Limitations & Future Work

  1. Validated only on a single streaming baseline (StreamMapNet), lacking verification on more streaming methods.
  2. Whether the noise strategies should differ for various map elements (pedestrian crossings, lane lines, road boundaries) has not been explored in depth.
  3. The matching from the previous frame's GT to the current frame is calculated offline; the overhead of real-time computation has not been analyzed yet.
  4. Future work can explore extending SQD to streaming methods for 3D object detection (e.g., StreamPETR).
  • The query denoising concepts in DN-DETR/DINO inspired this work, but the differences between curves and boxes necessitate a completely new design.
  • The temporal query propagation mechanism of StreamMapNet serves as the foundation of this paper.
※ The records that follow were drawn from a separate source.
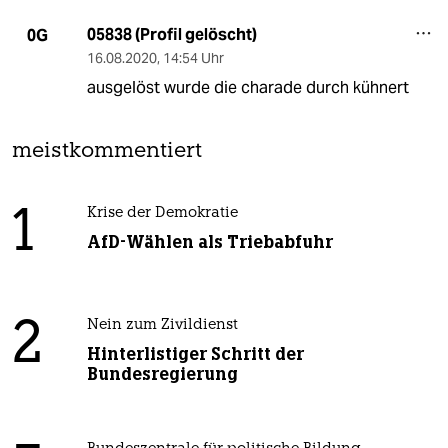
05838 (Profil gelöscht)
0G
16.08.2020
,
14:54 Uhr
ausgelöst wurde die charade durch kühnert
meistkommentiert
1
Krise der Demokratie
AfD-Wählen als Triebabfuhr
2
Nein zum Zivildienst
Hinterlistiger Schritt der
Bundesregierung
  • The adaptive matching philosophy of ATM can be extended to other tasks requiring cross-frame association (e.g., video segmentation).

Rating

  • Novelty: ⭐⭐⭐⭐ — Extending query denoising from boxes to curves, with an ingenious design for stream query denoising.
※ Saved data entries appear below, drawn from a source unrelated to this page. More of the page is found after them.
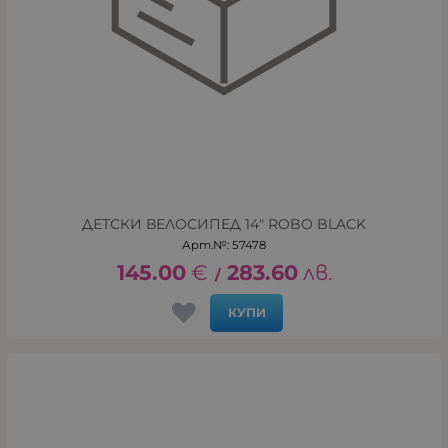
ДЕТСКИ ВЕЛОСИПЕД 14" ROBO BLACK
Арт.№: 57478
145.00
€
283.60
лв.
/
КУПИ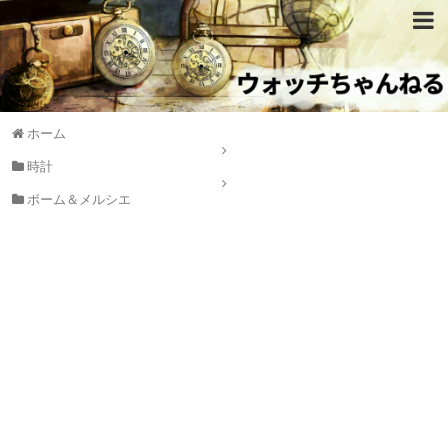
ホーム
時計
ボーム＆メルシエ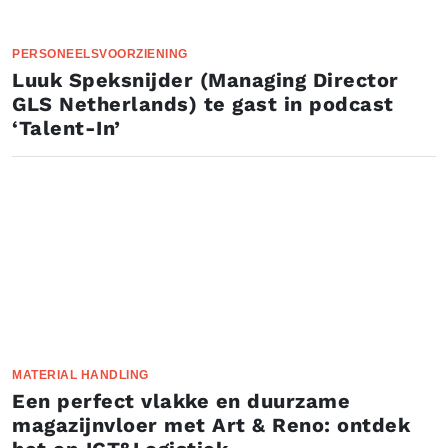
PERSONEELSVOORZIENING
Luuk Speksnijder (Managing Director
GLS Netherlands) te gast in podcast
‘Talent-In’
MATERIAL HANDLING
Een perfect vlakke en duurzame
magazijnvloer met Art & Reno: ontdek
  • Experimental Thoroughness: ⭐⭐⭐⭐ — Evaluated on two datasets (nuScenes + Argoverse2), with ablation studies covering all key components and hyperparameter sensitivity.
  • Writing Quality: ⭐⭐⭐⭐ — The motivation analysis is clear, and Figure 2 (temporal curve variation) illustrates the problem very well.
  • Value: ⭐⭐⭐⭐ — The SQD strategy is plug-and-play, effectively advancing the field of streaming HD map construction.